## Your instructions
Pull each line with the string "creaminess" from the entries.

══ Given data ══

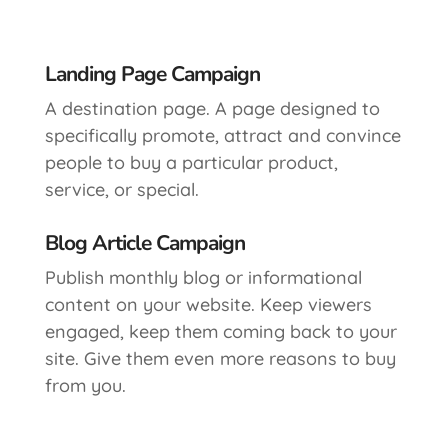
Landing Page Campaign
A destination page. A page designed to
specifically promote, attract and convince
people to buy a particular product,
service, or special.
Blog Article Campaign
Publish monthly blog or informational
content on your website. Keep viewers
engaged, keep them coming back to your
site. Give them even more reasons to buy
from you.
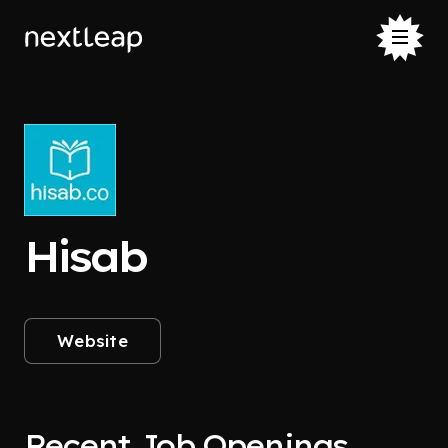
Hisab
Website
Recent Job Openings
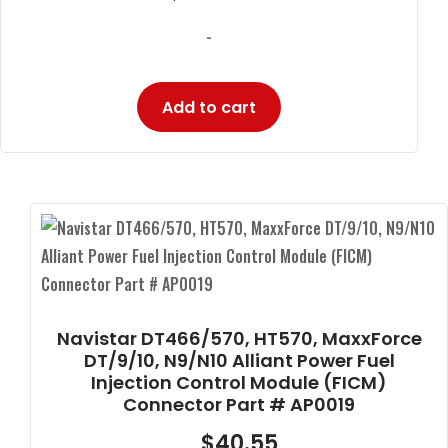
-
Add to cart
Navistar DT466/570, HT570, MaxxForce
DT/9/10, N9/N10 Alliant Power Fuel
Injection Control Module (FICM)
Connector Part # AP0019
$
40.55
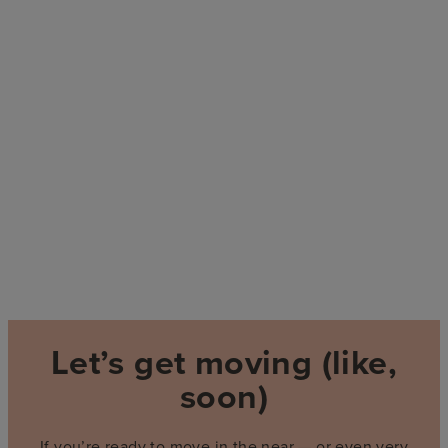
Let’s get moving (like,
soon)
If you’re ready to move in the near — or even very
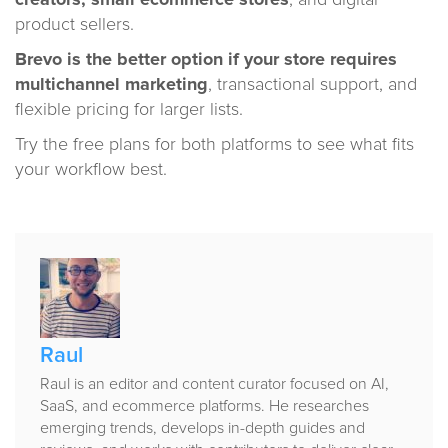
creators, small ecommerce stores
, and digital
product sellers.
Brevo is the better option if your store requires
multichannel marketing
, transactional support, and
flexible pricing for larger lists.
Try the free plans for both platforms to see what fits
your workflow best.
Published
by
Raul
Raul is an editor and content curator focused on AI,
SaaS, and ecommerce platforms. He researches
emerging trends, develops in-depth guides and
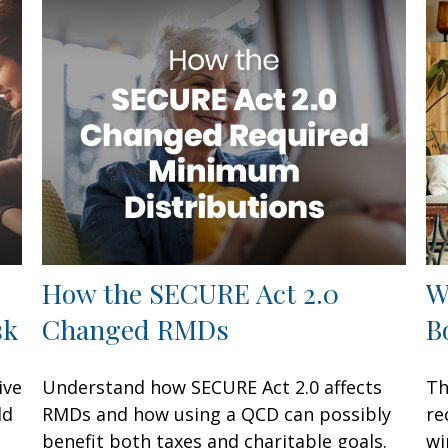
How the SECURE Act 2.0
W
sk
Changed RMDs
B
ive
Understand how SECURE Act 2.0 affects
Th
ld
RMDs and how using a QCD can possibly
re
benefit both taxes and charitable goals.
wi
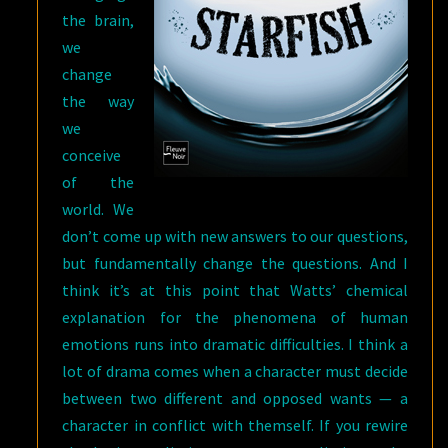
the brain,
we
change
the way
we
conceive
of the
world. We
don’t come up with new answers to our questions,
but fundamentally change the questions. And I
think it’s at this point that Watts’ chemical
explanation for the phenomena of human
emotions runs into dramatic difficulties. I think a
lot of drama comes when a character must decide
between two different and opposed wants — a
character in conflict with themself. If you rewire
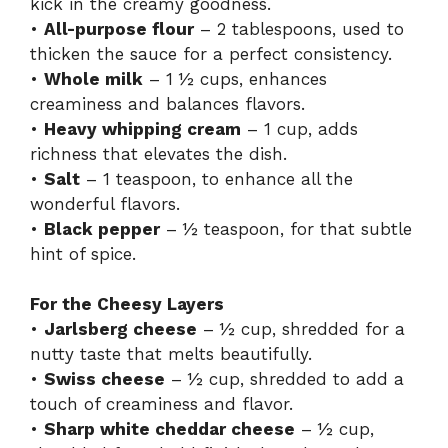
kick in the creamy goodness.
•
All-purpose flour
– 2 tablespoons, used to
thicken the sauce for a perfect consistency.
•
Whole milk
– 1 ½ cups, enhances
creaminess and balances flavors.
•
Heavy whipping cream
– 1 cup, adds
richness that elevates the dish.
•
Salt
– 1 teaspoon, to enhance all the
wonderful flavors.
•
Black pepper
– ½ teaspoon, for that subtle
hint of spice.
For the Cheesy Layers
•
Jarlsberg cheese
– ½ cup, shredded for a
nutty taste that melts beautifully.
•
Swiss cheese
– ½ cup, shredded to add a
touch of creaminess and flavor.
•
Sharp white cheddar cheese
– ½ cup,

═══
══ Given data ══

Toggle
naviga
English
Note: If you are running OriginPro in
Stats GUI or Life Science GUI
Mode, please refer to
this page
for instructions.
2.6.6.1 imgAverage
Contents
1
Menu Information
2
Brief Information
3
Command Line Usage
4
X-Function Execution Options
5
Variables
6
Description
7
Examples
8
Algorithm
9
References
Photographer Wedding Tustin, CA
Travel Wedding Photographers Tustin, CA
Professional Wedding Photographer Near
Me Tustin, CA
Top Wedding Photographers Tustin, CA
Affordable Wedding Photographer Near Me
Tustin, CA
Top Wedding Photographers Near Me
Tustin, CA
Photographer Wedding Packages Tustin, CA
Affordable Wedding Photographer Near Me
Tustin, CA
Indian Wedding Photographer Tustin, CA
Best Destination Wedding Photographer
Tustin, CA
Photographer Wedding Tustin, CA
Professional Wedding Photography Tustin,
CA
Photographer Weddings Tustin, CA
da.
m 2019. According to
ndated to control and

═══

## Task response
creaminess and balances flavors.
touch of creaminess and flavor.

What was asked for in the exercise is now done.